Posted 1 p.m. | Updated 5:30 p.m.
What effect did Colorado’s legalization of recreational marijuana in 2012 have on homelessness here?
It’s a question that’s been asked, in one form or another, by longtime Coloradans, new transplants, police officers, social service providers, and everyone in between in recent years as recreational marijuana dispensaries have popped up around the state.
There isn’t much data to give a good answer. And that lack of clarity has led to speculation that masses of people experiencing homelessness, sometimes called “urban travelers,” have moved to Denver solely to get stoned.
But experts told the Denver City Council Monday that while anecdotal stories may support that theory, existing data, while problematic, doesn’t. Donald Burnes, executive director of the University of Denver’s Burnes Center on Poverty and Homelessness, pointed to the most recent annual survey of the metro area’s homeless population.
“There has not been a substantial increase in people here ...who have identified places outside of Colorado as the last permanent place of residence,” Burnes said. “This, frankly, is the best data that we have.”
Homelessness can more accurately attributed to other factors, the experts said. Tim McGettigan, a professor of sociology at Colorado State University Pueblo, suggested the uptick in homelessness there could have more to do with the local power company’s high rates. He cited data from the Colorado Sierra Club.
“And if you cut off utilities in the cold of winter, the heat of summer, to 7,000 families in one community, you will see dramatic increases in homelessness,” McGettigan said. “Blaming that increase on cannabis is spurious at best.”
A spokeswoman for Black Hills Energy confirmed that more than 7,000 service agreements were disconnected over non-payment in 2016, and 5,134 of those were restored. But she added that the company's old method of counting service agreements inflated the figures.
“A customer can have multiple properties or meters on their property, and those disconnects were counted as more than one service agreement under a single customer,” Julie Rodriguez, spokeswoman for Black Hills Energy said in an email. The company now tracks disconnects by individual customer, she said.
Rodriguez also noted that the company does not suspend service when forecasted high temperatures are not expected to exceed 35 degrees for 48 hours, and offers assistance programs and payment options. “We never want to disconnect a customer, and disconnects are a last resort,” she said.
But the leader of a nonprofit in Pueblo told KOAA last year that high utility costs are the “number one reason” families there are becoming homeless.

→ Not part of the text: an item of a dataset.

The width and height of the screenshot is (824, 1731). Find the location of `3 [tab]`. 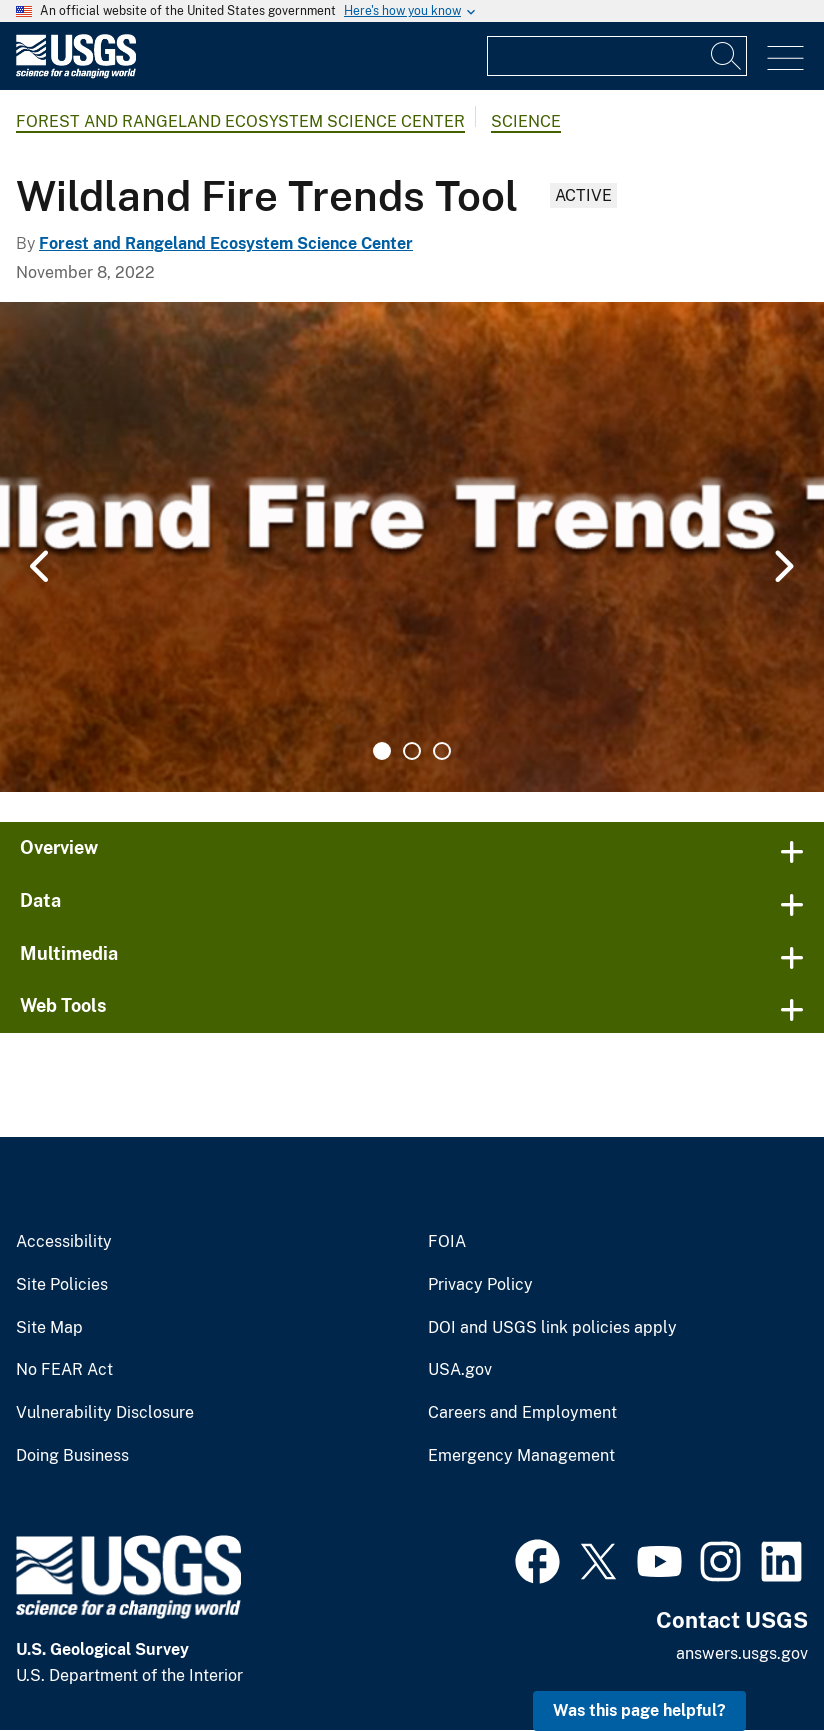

Denver City Councilwoman Robin Kniech seized on that connection, and made her own to another pressing issue in Denver: affordable housing.
“In your case it was utilities,” she said to McGettigan. “In our case it's because of housing prices. Our failure is the cause of homelessness.”
McGettigan said marijuana could be connected to homelessness in a less obvious way. The economic boom the state’s been in for the last few years, or “green rush,” as McGettigan called it, has driven up real estate prices as people move here.
“They are crowding the state, grabbing up every piece of affordable real estate they can as fast as they can,” McGettigan said. “So if you want to talk about cannabis and homelessness, there are things to talk about. But this idea that stoners suddenly become homeless isn't true.”
To that end, Burnes said it may be time for policy makers to stop worry about whether cannabis causes homelessness. “In some respects the question is irrelevant,” he said. “Cannabis is here to stay. We all like the revenue. And it seems to me the more important question for all of us to consider is how do we spend the revenue?”
His suggestion: More help for school-age children who are homeless.